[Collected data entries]

━━━━━━━━━━

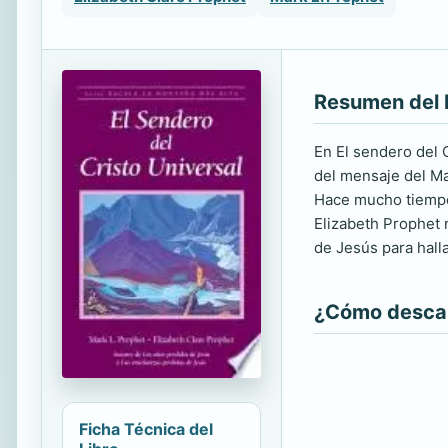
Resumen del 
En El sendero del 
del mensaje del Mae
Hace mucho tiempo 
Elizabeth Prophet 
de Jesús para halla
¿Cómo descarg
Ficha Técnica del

━━━━━━━━━━

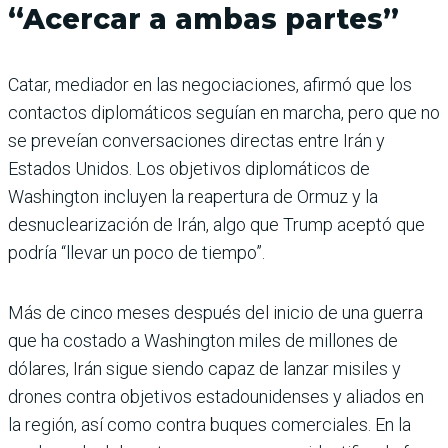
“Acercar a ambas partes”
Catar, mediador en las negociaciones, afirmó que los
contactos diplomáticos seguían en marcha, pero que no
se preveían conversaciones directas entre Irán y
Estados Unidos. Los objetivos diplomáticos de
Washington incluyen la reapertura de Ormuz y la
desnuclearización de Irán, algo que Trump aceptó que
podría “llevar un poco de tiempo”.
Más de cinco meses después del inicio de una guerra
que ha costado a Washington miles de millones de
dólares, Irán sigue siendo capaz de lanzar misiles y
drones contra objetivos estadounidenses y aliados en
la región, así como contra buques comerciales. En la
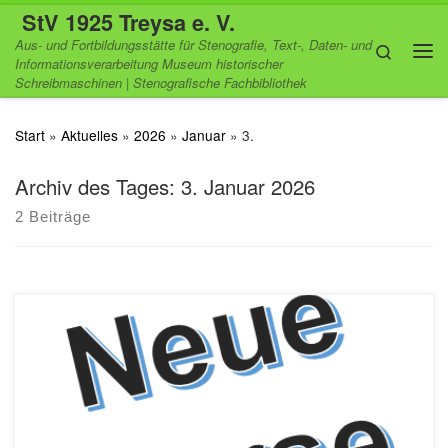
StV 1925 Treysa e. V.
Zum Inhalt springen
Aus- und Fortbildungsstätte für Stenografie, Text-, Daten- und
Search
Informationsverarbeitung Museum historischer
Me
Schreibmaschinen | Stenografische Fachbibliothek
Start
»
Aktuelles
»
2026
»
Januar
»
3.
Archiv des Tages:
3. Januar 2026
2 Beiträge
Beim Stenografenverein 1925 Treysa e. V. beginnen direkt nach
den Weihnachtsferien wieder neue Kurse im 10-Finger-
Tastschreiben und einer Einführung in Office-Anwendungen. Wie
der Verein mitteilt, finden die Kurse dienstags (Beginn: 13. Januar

━━━━━━━━━━

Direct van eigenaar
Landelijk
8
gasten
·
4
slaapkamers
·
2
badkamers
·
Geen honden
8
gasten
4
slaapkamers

━━━━━━━━━━

WORK TO COMPLETE: From the records above, print exactly the lines that run from the line with "Resumen del" to the line with "Ficha Técnica del", inclusive.

SOLUTION TO THE EXERCISE:
Resumen del 
En El sendero del 
del mensaje del Mae
Hace mucho tiempo 
Elizabeth Prophet 
de Jesús para halla
¿Cómo descarg
Ficha Técnica del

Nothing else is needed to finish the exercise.